Abstract
Deletions in chromosome 7 (del(7)) or its long arm (del(7q)) constitute the most common adverse cytogenetic events in acute myeloid leukemia (AML). We retrospectively analyzed 243 treatment-naive patients with AML and del(7) (168/243; 69%) or del(7q) (75/243; 31%) who did not receive any myeloid-directed therapy prior to AML diagnosis. This is the largest comprehensive clinical and molecular analysis of AML patients with del(7) and del(7q). Our results show that relapse-free survival was significantly longer for AML patients with del(7q) compared to del(7), but the overall survival and remission duration were similar. TP53 mutations and del5/5q were the most frequent co-occurring mutations and cytogenetic abnormalities, and conferred worse outcomes in del(7) and del(7q) patients. Venetoclax-based treatments were associated with worse outcomes in TP53 mutated AML patients with del(7) or del(7q), as well as del(7) with TP53 wildtype status, requiring further investigation.
Disclosure statement
Naval Daver: research grants and consultancy fees from Daiichi-Sankyo Bristol-Meyers Squibb, Pfizer, Gilead, Servier, Genentech, Astellas, AbbVie, ImmunoGen, Amgen, Trillium, Hanmi, Trovagene, FATE Therapeutics, Novimmune, Glycomimetics, Arog, Novartis, Jazz, Celgene, Syndax, Shattuck Labs, and Agios.
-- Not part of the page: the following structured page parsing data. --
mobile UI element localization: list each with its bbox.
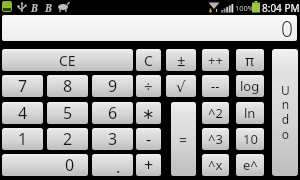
button[interactable]: ^3 bbox=[202, 128, 229, 150]
staticText: ++ bbox=[208, 51, 223, 69]
staticText: C bbox=[144, 51, 153, 70]
staticText: 8 bbox=[63, 75, 73, 97]
button[interactable]: 8 bbox=[47, 75, 88, 97]
button[interactable]: ^x bbox=[202, 154, 229, 176]
button[interactable]: 2 bbox=[47, 128, 88, 150]
staticText: ÷ bbox=[144, 76, 153, 96]
staticText: + bbox=[144, 154, 154, 176]
button[interactable]: . bbox=[92, 154, 133, 176]
staticText: 6 bbox=[108, 102, 118, 124]
button[interactable]: U n d o bbox=[272, 49, 298, 176]
staticText: ln bbox=[244, 104, 256, 122]
button[interactable]: C bbox=[136, 49, 161, 71]
staticText: U n d o bbox=[281, 82, 290, 143]
button[interactable]: ln bbox=[236, 102, 264, 124]
button[interactable]: ∗ bbox=[136, 102, 161, 124]
staticText: √ bbox=[176, 78, 186, 95]
button[interactable]: ± bbox=[166, 49, 196, 71]
button[interactable]: ^2 bbox=[202, 102, 229, 124]
button[interactable]: π bbox=[236, 49, 264, 71]
staticText: 8:04 PM bbox=[262, 1, 300, 15]
staticText: 7 bbox=[18, 75, 28, 97]
button[interactable]: -- bbox=[202, 75, 229, 97]
button[interactable]: 1 bbox=[2, 128, 43, 150]
button[interactable]: e^ bbox=[236, 154, 264, 176]
button[interactable]: 10 bbox=[236, 128, 264, 150]
staticText: . bbox=[116, 156, 121, 176]
button[interactable]: ++ bbox=[202, 49, 229, 71]
staticText: 5 bbox=[63, 102, 73, 124]
staticText: ∗ bbox=[142, 105, 155, 122]
staticText: 2 bbox=[63, 128, 73, 150]
staticText: 10 bbox=[243, 130, 258, 148]
staticText: ± bbox=[177, 50, 186, 70]
staticText: ^x bbox=[208, 156, 223, 174]
staticText: - bbox=[146, 128, 152, 150]
button[interactable]: 9 bbox=[92, 75, 133, 97]
button[interactable]: - bbox=[136, 128, 161, 150]
staticText: -- bbox=[211, 77, 220, 95]
staticText: B bbox=[31, 1, 38, 15]
staticText: = bbox=[179, 130, 188, 149]
staticText: 9 bbox=[108, 75, 118, 97]
button[interactable]: 6 bbox=[92, 102, 133, 124]
staticText: 4 bbox=[18, 102, 28, 124]
staticText: ^3 bbox=[208, 130, 223, 148]
button[interactable]: ÷ bbox=[136, 75, 161, 97]
button[interactable]: 0 bbox=[2, 154, 88, 176]
staticText: log bbox=[240, 77, 260, 95]
button[interactable]: + bbox=[136, 154, 161, 176]
button[interactable]: = bbox=[171, 102, 196, 176]
staticText: 100% bbox=[235, 3, 255, 13]
staticText: π bbox=[245, 51, 255, 70]
staticText: 3 bbox=[108, 128, 118, 150]
staticText: ^2 bbox=[208, 104, 223, 122]
button[interactable]: 5 bbox=[47, 102, 88, 124]
staticText: e^ bbox=[243, 156, 258, 174]
button[interactable]: 4 bbox=[2, 102, 43, 124]
button[interactable]: log bbox=[236, 75, 264, 97]
staticText: 0 bbox=[65, 154, 75, 176]
staticText: CE bbox=[59, 51, 76, 70]
button[interactable]: CE bbox=[2, 49, 133, 71]
button[interactable]: √ bbox=[166, 75, 196, 97]
staticText: B bbox=[45, 1, 52, 15]
button[interactable]: 7 bbox=[2, 75, 43, 97]
staticText: 1 bbox=[18, 128, 28, 150]
button[interactable]: 3 bbox=[92, 128, 133, 150]
staticText: 0 bbox=[281, 15, 293, 41]
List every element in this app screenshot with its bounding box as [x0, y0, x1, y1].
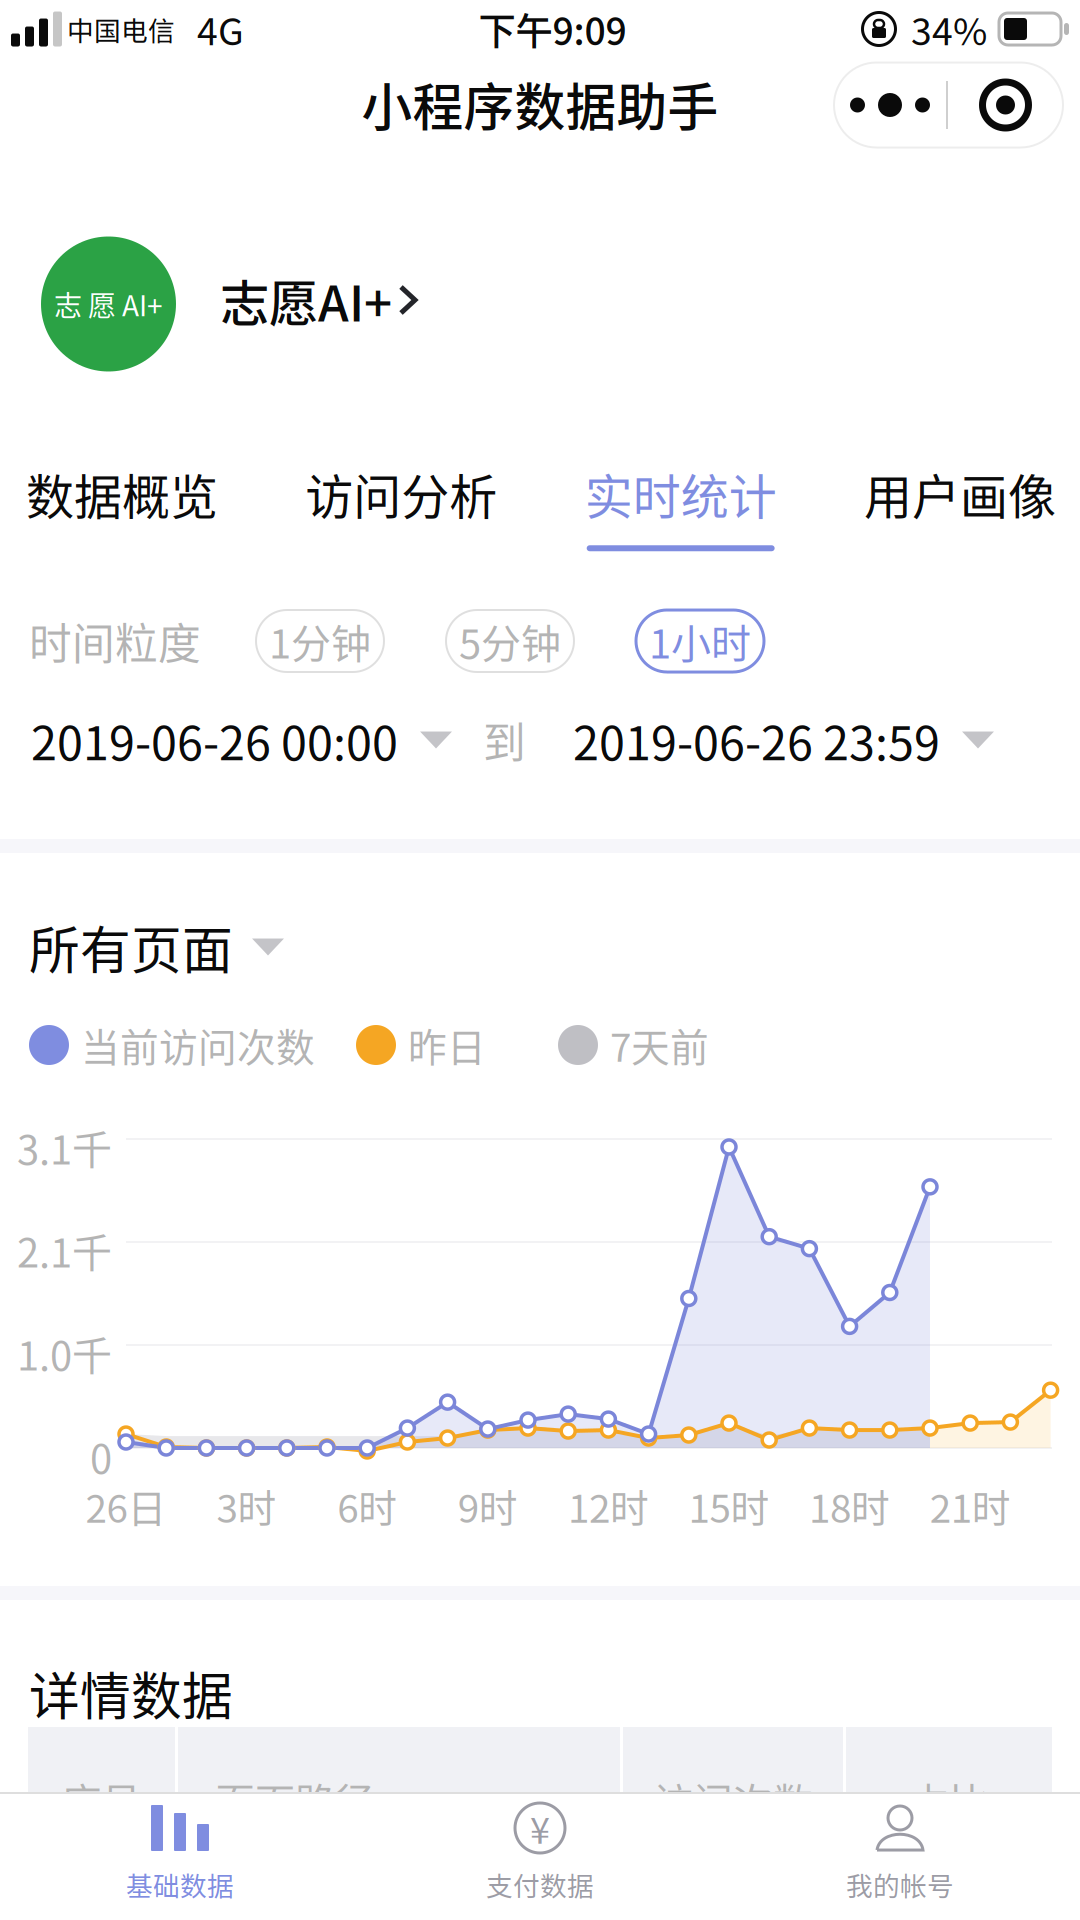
staticText: 0 [90, 1427, 112, 1485]
staticText: 1.0千 [17, 1324, 112, 1382]
button[interactable]: 基础数据 [0, 1805, 360, 1904]
staticText: 下午9:09 [478, 2, 626, 56]
staticText: 2.1千 [17, 1221, 112, 1279]
staticText: 占比 [909, 1771, 989, 1829]
button[interactable]: 我的帐号 [720, 1805, 1080, 1904]
staticText: 详情数据 [29, 1656, 233, 1730]
staticText: 当前访问次数 [81, 1017, 315, 1073]
staticText: 实时统计 [585, 459, 777, 528]
button[interactable]: 志 愿 AI+ [0, 160, 1080, 440]
button[interactable]: 所有页面 [29, 910, 284, 984]
staticText: 5分钟 [459, 612, 561, 670]
staticText: 访问分析 [305, 459, 497, 528]
button[interactable]: More options and close mini program [834, 62, 1063, 148]
button[interactable]: 2019-06-26 23:59 [573, 706, 994, 774]
staticText: 4G [197, 2, 244, 56]
staticText: 12时 [568, 1478, 649, 1534]
staticText: 基础数据 [126, 1865, 234, 1904]
button[interactable]: 5分钟 [446, 610, 574, 672]
button[interactable]: 2019-06-26 00:00 [31, 706, 452, 774]
staticText: 1分钟 [269, 612, 371, 670]
staticText: 序号 [62, 1771, 142, 1829]
button[interactable]: 访问分析 [305, 459, 497, 551]
staticText: 昨日 [408, 1017, 486, 1073]
staticText: 2019-06-26 23:59 [573, 706, 940, 774]
button[interactable]: 用户画像 [864, 459, 1056, 551]
staticText: 2019-06-26 00:00 [31, 706, 398, 774]
staticText: 3时 [217, 1478, 277, 1534]
staticText: 15时 [688, 1478, 770, 1534]
staticText: 志愿AI+ [220, 264, 392, 336]
staticText: 所有页面 [29, 910, 233, 984]
button[interactable]: 1分钟 [256, 610, 384, 672]
staticText: 页面路径 [215, 1771, 375, 1829]
staticText: 26日 [86, 1478, 166, 1534]
staticText: 9时 [458, 1478, 518, 1534]
staticText: 时间粒度 [29, 610, 201, 672]
staticText: 到 [483, 709, 526, 771]
staticText: 访问次数 [653, 1771, 813, 1829]
staticText: 用户画像 [864, 459, 1056, 528]
staticText: 6时 [337, 1478, 397, 1534]
staticText: 34% [911, 2, 987, 56]
staticText: 志 愿 AI+ [54, 284, 163, 324]
staticText: 支付数据 [486, 1865, 594, 1904]
staticText: ¥ [530, 1802, 550, 1854]
button[interactable]: ¥ [360, 1805, 720, 1904]
staticText: 我的帐号 [846, 1865, 954, 1904]
staticText: 7天前 [610, 1017, 709, 1073]
staticText: 21时 [930, 1478, 1011, 1534]
staticText: 小程序数据助手 [362, 67, 718, 141]
button[interactable]: 实时统计 [585, 459, 777, 551]
button[interactable]: 数据概览 [26, 459, 218, 551]
staticText: 中国电信 [67, 10, 175, 48]
button[interactable]: 1小时 [636, 610, 764, 672]
staticText: 数据概览 [26, 459, 218, 528]
staticText: 1小时 [649, 612, 751, 670]
staticText: 18时 [809, 1478, 890, 1534]
staticText: 3.1千 [17, 1118, 112, 1176]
Elias Jabour: research grants and consultancy fees from Amgen, Adaptive biotechnologies, Pfizer, BMS, Takeda, Abbvie, Novartis, BMS, and Genentech. Hussein Abbas: consultancy fees from Molecular Partners.
Data availability statement
The data supporting the findings of this study are available from the corresponding author upon request.